Wednesday 19 October 2022
Are you familiar with the saying “people don’t want a quarter-inch drill; they want a quarter-inch hole”? This quote from Harvard marketing professor, Theodore Levitt, highlights that what we want is the outcome not the means of achieving it. So how might this be applied to accounting training? We could say “people don’t want accounting training; they want ...”. Is it easy to complete this sentence? When people attend a training course what are they actually trying to achieve: increase professional competence; find a route to promotion; be confident to do a job competently; discuss challenging work situations with people in a similar situation; keep up-to-date with the latest standards; or even take a break from work in an interesting location.
This way of thinking is sometimes called the jobs-to-be-done approach. Many people use this approach without necessarily defining it explicitly. However, it is worth taking time to analyse your own jobs-to-be-done. It’s not always a simple task. Sometimes the job to be done is not a discrete, definable task. Sometimes it is a major change in your working approach or tools or environment that makes it possible to complete all jobs more effectively. Once you understand all the jobs-to-be-done you can analyse what tools you need to complete these jobs. I almost wrote “tools you need to help complete these jobs” but that is not what most people want. They want a complete solution not a tool for part of the job that leaves them still needing another tool to get the job completed.
Jobs are often functional, in fact many people think of them as totally functional, but many jobs also have powerful social or emotional dimensions. For example, jobs are often carried out by a team so that they are completed successfully when roles and responsibilities in the team are both effective and satisfying.

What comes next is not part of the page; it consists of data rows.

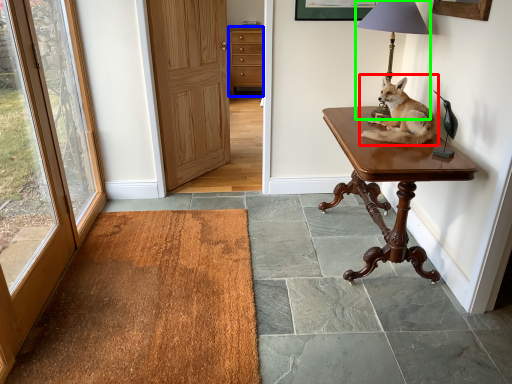 Question: Estimate the real-world distances between objects in this image. Which object is farther from dog (highlighted by a red box), cabinetry (highlighted by a blue box) or lamp (highlighted by a green box)?

Choices:
 (A) cabinetry
 (B) lamp

Answer: (A) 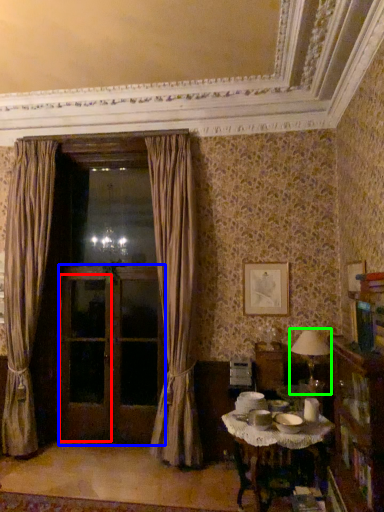 Question: Which is nearer to the screen door (highlighted by a red box)? screen door (highlighted by a blue box) or table lamp (highlighted by a green box).

Choices:
 (A) screen door
 (B) table lamp

Answer: (A) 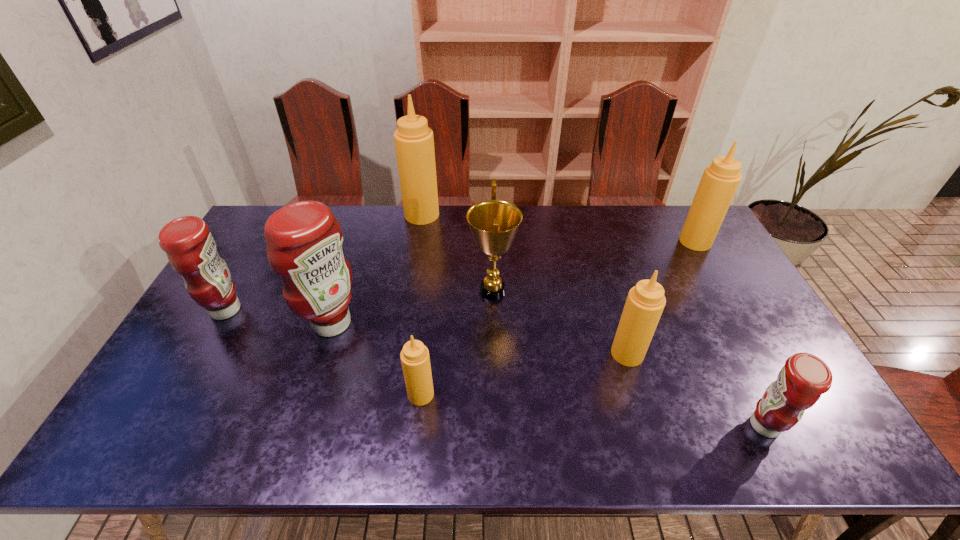 This screenshot has width=960, height=540. I want to click on free region that satisfies the following two spatial constraints: 1. on the back side of the third nearest tan condiment; 2. on the left side of the smallest tan condiment, so click(438, 241).

Where is `vacant point that satisfies the following two spatial constraints: 1. on the back side of the rightmost tan condiment; 2. on the left side of the seventh object from right to left`? This screenshot has height=540, width=960. vacant point that satisfies the following two spatial constraints: 1. on the back side of the rightmost tan condiment; 2. on the left side of the seventh object from right to left is located at coordinates (359, 241).

You are a GUI agent. You are given a task and a screenshot of the screen. Output one action in this format:
    pyautogui.click(x=<x>, y=<y>)
    Task: Click on the free space that satisfies the following two spatial constraints: 1. on the front side of the tallest condiment; 2. on the left side of the rightmost red condiment
    The width and height of the screenshot is (960, 540).
    Given the screenshot: What is the action you would take?
    pyautogui.click(x=387, y=426)

Find the location of `free space that satisfies the following two spatial constraints: 1. on the front view with handles of the award; 2. on the back side of the smallest red condiment`. free space that satisfies the following two spatial constraints: 1. on the front view with handles of the award; 2. on the back side of the smallest red condiment is located at coordinates (496, 426). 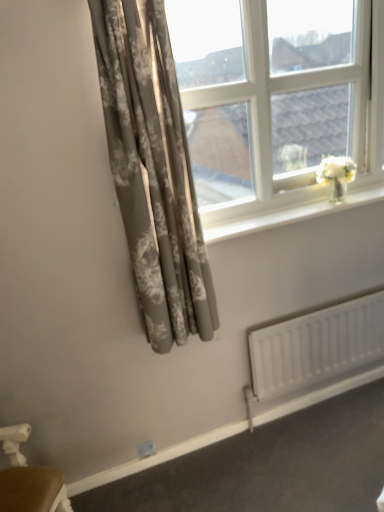 At what (x,y) coordinates should I click in order to perform the action: click on space that is in front of white matte radiator at lower right. Please return your answer as a coordinate pair (x, y). The image size is (384, 512). Looking at the image, I should click on pyautogui.click(x=328, y=449). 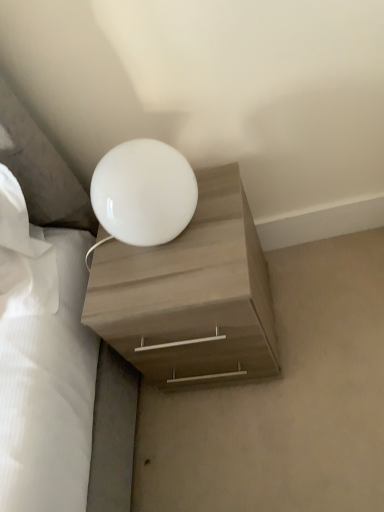 Question: Considering the positions of white glossy lamp at upper center and matte wood nightstand at center in the image, is white glossy lamp at upper center taller or shorter than matte wood nightstand at center?

Choices:
 (A) short
 (B) tall

Answer: (A)

Question: From a real-world perspective, is white glossy lamp at upper center above or below matte wood nightstand at center?

Choices:
 (A) above
 (B) below

Answer: (B)

Question: Estimate the real-world distances between objects in this image. Which object is closer to the white glossy sphere at upper center?

Choices:
 (A) white glossy lamp at upper center
 (B) matte wood nightstand at center

Answer: (B)

Question: Considering the real-world distances, which object is farthest from the white glossy lamp at upper center?

Choices:
 (A) white glossy sphere at upper center
 (B) matte wood nightstand at center

Answer: (A) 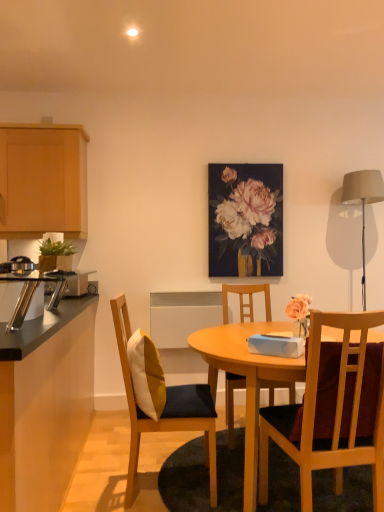 Describe the element at coordinates (363, 203) in the screenshot. I see `matte gray lampshade at right` at that location.

Image resolution: width=384 pixels, height=512 pixels. What do you see at coordinates (43, 180) in the screenshot?
I see `light wood cabinet at upper left, the 1th cabinetry from the top` at bounding box center [43, 180].

The width and height of the screenshot is (384, 512). What do you see at coordinates (33, 294) in the screenshot? I see `metallic silver toaster at left, the 2th appliance viewed from the back` at bounding box center [33, 294].

The image size is (384, 512). Describe the element at coordinates (248, 300) in the screenshot. I see `wooden chair at center, which is counted as the 2th chair, starting from the left` at that location.

Locate an element on the screen. This screenshot has width=384, height=512. wooden chair at center, the 1th chair in the right-to-left sequence is located at coordinates (330, 410).

Who is bigger, satin silver toaster at left, positioned as the 2th appliance in right-to-left order, or green leafy plant at left?

With larger size is satin silver toaster at left, positioned as the 2th appliance in right-to-left order.

The image size is (384, 512). Find the location of `the 2nd appliance counting from the left side of the green leafy plant at left`. the 2nd appliance counting from the left side of the green leafy plant at left is located at coordinates (80, 285).

Is satin silver toaster at left, positioned as the 2th appliance in right-to-left order, to the left or to the right of green leafy plant at left in the image?

From the image, it's evident that satin silver toaster at left, positioned as the 2th appliance in right-to-left order, is to the left of green leafy plant at left.

Is satin silver toaster at left, positioned as the 2th appliance in right-to-left order, looking in the opposite direction of green leafy plant at left?

No, satin silver toaster at left, positioned as the 2th appliance in right-to-left order,'s orientation is not away from green leafy plant at left.

Is white/yellow fabric pillow at center-left inside the boundaries of wooden chair at center, the 3th chair from the left, or outside?

white/yellow fabric pillow at center-left is outside wooden chair at center, the 3th chair from the left.

Locate an element on the screen. This screenshot has height=512, width=384. pillow that is above the wooden chair at center, the 1th chair in the right-to-left sequence (from the image's perspective) is located at coordinates (146, 375).

Considering their positions, is white/yellow fabric pillow at center-left located in front of or behind wooden chair at center, placed as the first chair when sorted from front to back?

white/yellow fabric pillow at center-left is positioned farther from the viewer than wooden chair at center, placed as the first chair when sorted from front to back.

Looking at their sizes, would you say white/yellow fabric pillow at center-left is wider or thinner than wooden chair at center, placed as the first chair when sorted from front to back?

In the image, white/yellow fabric pillow at center-left appears to be more narrow than wooden chair at center, placed as the first chair when sorted from front to back.

From a real-world perspective, which object stands above the other?

matte gray lampshade at right.

Considering the relative sizes of matte gray lampshade at right and satin silver toaster at left, which is counted as the 2th appliance, starting from the front, in the image provided, is matte gray lampshade at right shorter than satin silver toaster at left, which is counted as the 2th appliance, starting from the front,?

No, matte gray lampshade at right is not shorter than satin silver toaster at left, which is counted as the 2th appliance, starting from the front.

Which of these two, matte gray lampshade at right or satin silver toaster at left, arranged as the first appliance when viewed from the back, is thinner?

satin silver toaster at left, arranged as the first appliance when viewed from the back.

In the scene shown: From the image's perspective, relative to satin silver toaster at left, arranged as the first appliance when viewed from the back, is matte gray lampshade at right above or below?

matte gray lampshade at right is above satin silver toaster at left, arranged as the first appliance when viewed from the back.

Is matte gray lampshade at right completely or partially inside metallic silver toaster at left, the first appliance in the front-to-back sequence?

No.

Considering the positions of points (18, 298) and (346, 204), is point (18, 298) farther from camera compared to point (346, 204)?

No.

Which is more to the right, metallic silver toaster at left, the 2th appliance viewed from the back, or matte gray lampshade at right?

Positioned to the right is matte gray lampshade at right.

How distant is metallic silver toaster at left, positioned as the second appliance in left-to-right order, from matte gray lampshade at right?

7.77 feet.

Based on their sizes in the image, would you say light wood cabinet at upper left, the second cabinetry positioned from the bottom, is bigger or smaller than wooden chair with cushion at center, the second chair from the front?

Considering their sizes, light wood cabinet at upper left, the second cabinetry positioned from the bottom, takes up more space than wooden chair with cushion at center, the second chair from the front.

Could wooden chair with cushion at center, acting as the 3th chair starting from the right, be considered to be inside light wood cabinet at upper left, the second cabinetry positioned from the bottom?

Actually, wooden chair with cushion at center, acting as the 3th chair starting from the right, is outside light wood cabinet at upper left, the second cabinetry positioned from the bottom.

Which is more to the left, light wood cabinet at upper left, the 1th cabinetry from the top, or wooden chair with cushion at center, the second chair from the front?

Positioned to the left is light wood cabinet at upper left, the 1th cabinetry from the top.

Which is in front, point (1, 177) or point (129, 501)?

The point (129, 501) is closer.

Looking at this image, from the image's perspective, which is below, white/yellow fabric pillow at center-left or light wood cabinet at upper left, the 1th cabinetry from the top?

From the image's view, white/yellow fabric pillow at center-left is below.

From a real-world perspective, which object rests below the other?

white/yellow fabric pillow at center-left is physically lower.

Does white/yellow fabric pillow at center-left contain light wood cabinet at upper left, the second cabinetry positioned from the bottom?

No, light wood cabinet at upper left, the second cabinetry positioned from the bottom, is not a part of white/yellow fabric pillow at center-left.

How far apart are white/yellow fabric pillow at center-left and light wood cabinet at upper left, the 1th cabinetry from the top?

4.75 feet.

Which object is thinner, satin silver toaster at left, arranged as the first appliance when viewed from the back, or metallic silver toaster at left, the 2th appliance viewed from the back?

metallic silver toaster at left, the 2th appliance viewed from the back, is thinner.

From a real-world perspective, which object stands above the other?

From a 3D spatial view, metallic silver toaster at left, the 2th appliance viewed from the back, is above.

Considering their positions, is satin silver toaster at left, positioned as the 2th appliance in right-to-left order, located in front of or behind metallic silver toaster at left, acting as the 1th appliance starting from the right?

Visually, satin silver toaster at left, positioned as the 2th appliance in right-to-left order, is located behind metallic silver toaster at left, acting as the 1th appliance starting from the right.

Between point (45, 292) and point (55, 309), which one is positioned in front?

The point (45, 292) is closer to the camera.

You are a GUI agent. You are given a task and a screenshot of the screen. Output one action in this format:
    pyautogui.click(x=<x>, y=<y>)
    Task: Click on the houseplant on the right of the satin silver toaster at left, which is counted as the 2th appliance, starting from the front
    The height and width of the screenshot is (512, 384).
    Given the screenshot: What is the action you would take?
    pyautogui.click(x=56, y=255)

Where is `pillow above the wooden chair at center, the 3th chair from the left (from the image's perspective)`? Image resolution: width=384 pixels, height=512 pixels. pillow above the wooden chair at center, the 3th chair from the left (from the image's perspective) is located at coordinates (146, 375).

When comparing their distances from floral bouquet at center, does wooden chair at center, the 1th chair in the right-to-left sequence, or green leafy plant at left seem closer?

The object closer to floral bouquet at center is green leafy plant at left.

Estimate the real-world distances between objects in this image. Which object is further from green leafy plant at left, matte gray lampshade at right or satin silver toaster at left, positioned as the 2th appliance in right-to-left order?

matte gray lampshade at right lies further to green leafy plant at left than the other object.

Looking at the image, which one is located further to metallic silver toaster at left, acting as the 1th appliance starting from the right, floral bouquet at center or satin silver toaster at left, positioned as the 2th appliance in right-to-left order?

floral bouquet at center lies further to metallic silver toaster at left, acting as the 1th appliance starting from the right, than the other object.

From the image, which object appears to be farther from matte gray lampshade at right, green leafy plant at left or wooden chair with cushion at center, acting as the 3th chair starting from the right?

The object further to matte gray lampshade at right is green leafy plant at left.

Looking at the image, which one is located closer to wooden chair at center, which is counted as the 3th chair, starting from the back, green leafy plant at left or matte gray lampshade at right?

Among the two, green leafy plant at left is located nearer to wooden chair at center, which is counted as the 3th chair, starting from the back.

Estimate the real-world distances between objects in this image. Which object is further from floral bouquet at center, light wood cabinet at upper left, the second cabinetry positioned from the bottom, or satin silver toaster at left, arranged as the first appliance when viewed from the back?

Based on the image, light wood cabinet at upper left, the second cabinetry positioned from the bottom, appears to be further to floral bouquet at center.

From the image, which object appears to be nearer to matte gray lampshade at right, white/yellow fabric pillow at center-left or metallic silver toaster at left, positioned as the second appliance in left-to-right order?

Based on the image, white/yellow fabric pillow at center-left appears to be nearer to matte gray lampshade at right.

From the picture: Estimate the real-world distances between objects in this image. Which object is closer to white/yellow fabric pillow at center-left, floral bouquet at center or light wood cabinet at upper left, the 1th cabinetry from the top?

light wood cabinet at upper left, the 1th cabinetry from the top.

Locate an element on the screen. This screenshot has width=384, height=512. cabinetry between black laminate countertop at left, the 2th cabinetry from the top, and floral bouquet at center from front to back is located at coordinates (43, 180).

This screenshot has height=512, width=384. I want to click on lamp between wooden chair at center, placed as the first chair when sorted from front to back, and floral bouquet at center in the front-back direction, so click(x=363, y=203).

Find the location of a particular element. This screenshot has width=384, height=512. pillow between green leafy plant at left and wooden chair at center, which is counted as the 3th chair, starting from the back is located at coordinates (146, 375).

Find the location of a particular element. pillow between black laminate countertop at left, the 1th cabinetry ordered from the bottom, and green leafy plant at left in the front-back direction is located at coordinates (146, 375). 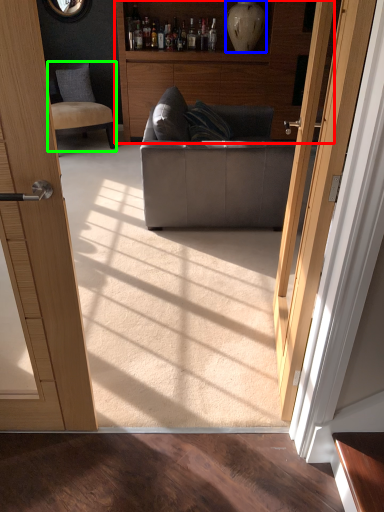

What does this have to do with IASeminars training? Once someone has decided what are their jobs-to-be-done they then look for the tools to complete the jobs. So, the first step is to identify the jobs-to-be-done. Typically, a jobs-to-be-done statement has the form [verb] + [object of the verb] + [context]. Below are some examples of financial jobs-to-be-done. Please select the one that is most like your own job-to-be-done.
- Construct a successful hedge and use hedge engineering to achieve better results
- Analyse contracts to determine whether they contain leases
- Apply tools (SDG indicators, materiality matrix, carbon accounting etc.) to real life cases to prepare ESG reports and disclosures
- Apply the monitoring requirements in quality management
- Comply with US GAAP 'fair value' measurement requirements
Next, we want to find training tools to learn how to complete these tasks. On the IASeminars web site this is easy because every course has a list of learning objectives. In fact, the jobs-to-be-done above are all examples of learning objectives from IASeminars courses. If you chose one of these that is closest to your interest, then the course that will give you the required training is one of those below – the courses are in the same order as the jobs-to-be-done above.
- IFRS Overview for Derivatives and Hedging
- Essentials: a Focus on IFRS 16 Leases or Accounting for Leases under IPSAS 43
- Environmental Social and Governance (ESG) - Data, Accounting and Reporting
- International Standards on Quality Management – Workshop
- US GAAP Essentials
If this approach appeals to you then you may like to define jobs-to-be-done for yourself and your team. It can help with finding the right tool for the job – not a quarter-inch drill but a well-designed training course!